» **PROBLEM REQUIREMENTS**
Take from the data every line in which the word "will" is found.

» **DATA RECORDS**
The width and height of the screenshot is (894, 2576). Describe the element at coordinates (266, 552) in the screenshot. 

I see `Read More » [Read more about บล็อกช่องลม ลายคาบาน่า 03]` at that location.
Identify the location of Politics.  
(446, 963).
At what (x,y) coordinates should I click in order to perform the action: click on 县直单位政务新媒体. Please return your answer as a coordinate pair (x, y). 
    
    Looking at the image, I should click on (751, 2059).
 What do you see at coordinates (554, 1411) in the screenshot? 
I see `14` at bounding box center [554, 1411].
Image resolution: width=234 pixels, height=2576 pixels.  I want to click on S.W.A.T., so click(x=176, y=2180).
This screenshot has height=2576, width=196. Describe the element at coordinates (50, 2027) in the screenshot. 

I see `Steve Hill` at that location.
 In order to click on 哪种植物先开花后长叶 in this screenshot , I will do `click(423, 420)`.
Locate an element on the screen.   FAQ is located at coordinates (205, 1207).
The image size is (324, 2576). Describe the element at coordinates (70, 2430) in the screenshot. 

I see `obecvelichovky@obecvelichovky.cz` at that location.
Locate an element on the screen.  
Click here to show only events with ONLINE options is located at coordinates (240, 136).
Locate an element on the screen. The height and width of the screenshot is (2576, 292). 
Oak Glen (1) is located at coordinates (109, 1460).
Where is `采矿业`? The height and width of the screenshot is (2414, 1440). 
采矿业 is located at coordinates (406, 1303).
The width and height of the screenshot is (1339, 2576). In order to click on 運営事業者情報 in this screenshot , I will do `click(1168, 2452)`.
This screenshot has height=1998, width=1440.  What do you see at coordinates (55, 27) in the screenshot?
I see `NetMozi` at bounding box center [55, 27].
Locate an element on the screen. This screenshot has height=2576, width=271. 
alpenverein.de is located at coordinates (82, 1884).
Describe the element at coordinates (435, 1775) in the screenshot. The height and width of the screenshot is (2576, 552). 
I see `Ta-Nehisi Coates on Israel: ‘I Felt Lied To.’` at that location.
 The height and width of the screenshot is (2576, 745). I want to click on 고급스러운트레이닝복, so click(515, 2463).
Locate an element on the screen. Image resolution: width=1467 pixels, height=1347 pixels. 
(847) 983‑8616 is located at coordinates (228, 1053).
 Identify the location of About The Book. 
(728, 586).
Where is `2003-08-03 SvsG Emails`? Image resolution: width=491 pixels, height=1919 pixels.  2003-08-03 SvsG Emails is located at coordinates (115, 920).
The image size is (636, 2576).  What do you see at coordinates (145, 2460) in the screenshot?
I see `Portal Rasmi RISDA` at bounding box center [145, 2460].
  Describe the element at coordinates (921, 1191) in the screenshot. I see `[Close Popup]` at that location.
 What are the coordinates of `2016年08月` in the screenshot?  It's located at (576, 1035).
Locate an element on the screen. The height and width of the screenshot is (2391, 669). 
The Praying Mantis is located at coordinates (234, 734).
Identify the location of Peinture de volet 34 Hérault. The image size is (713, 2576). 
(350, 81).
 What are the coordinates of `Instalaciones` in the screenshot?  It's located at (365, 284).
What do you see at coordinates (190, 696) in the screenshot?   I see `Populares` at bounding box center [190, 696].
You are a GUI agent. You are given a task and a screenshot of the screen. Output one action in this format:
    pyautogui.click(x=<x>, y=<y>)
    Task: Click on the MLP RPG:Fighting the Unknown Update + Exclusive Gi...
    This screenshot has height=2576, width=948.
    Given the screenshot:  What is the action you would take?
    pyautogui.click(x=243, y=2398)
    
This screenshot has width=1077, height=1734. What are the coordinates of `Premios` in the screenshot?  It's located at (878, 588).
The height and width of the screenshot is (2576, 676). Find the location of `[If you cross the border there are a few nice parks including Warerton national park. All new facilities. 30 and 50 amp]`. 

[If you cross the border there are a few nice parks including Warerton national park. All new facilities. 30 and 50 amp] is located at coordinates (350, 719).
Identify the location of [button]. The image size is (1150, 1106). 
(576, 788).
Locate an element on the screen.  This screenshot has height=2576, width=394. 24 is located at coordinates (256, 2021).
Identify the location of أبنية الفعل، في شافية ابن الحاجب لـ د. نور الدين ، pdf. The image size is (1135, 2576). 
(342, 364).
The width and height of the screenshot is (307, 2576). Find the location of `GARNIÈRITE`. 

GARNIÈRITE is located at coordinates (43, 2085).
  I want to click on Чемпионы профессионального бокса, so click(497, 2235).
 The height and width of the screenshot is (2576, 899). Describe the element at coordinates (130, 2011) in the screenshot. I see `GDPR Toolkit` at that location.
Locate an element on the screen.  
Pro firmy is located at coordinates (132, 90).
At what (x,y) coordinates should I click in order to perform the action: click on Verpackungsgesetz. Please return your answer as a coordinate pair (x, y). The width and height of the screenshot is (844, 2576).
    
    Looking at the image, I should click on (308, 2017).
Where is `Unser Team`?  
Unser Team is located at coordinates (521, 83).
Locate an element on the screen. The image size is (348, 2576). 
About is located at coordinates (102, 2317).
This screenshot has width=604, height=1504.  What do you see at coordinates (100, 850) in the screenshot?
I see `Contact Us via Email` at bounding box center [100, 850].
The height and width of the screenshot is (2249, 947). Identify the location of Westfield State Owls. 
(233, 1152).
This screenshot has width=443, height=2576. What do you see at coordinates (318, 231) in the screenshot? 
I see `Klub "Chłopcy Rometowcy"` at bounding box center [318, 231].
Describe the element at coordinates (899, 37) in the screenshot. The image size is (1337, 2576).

» **SOLUTION FOR THIS TASK**
 In order to click on 哪种植物先开花后长叶 in this screenshot , I will do `click(423, 420)`.
The width and height of the screenshot is (1339, 2576). In order to click on 運営事業者情報 in this screenshot , I will do `click(1168, 2452)`.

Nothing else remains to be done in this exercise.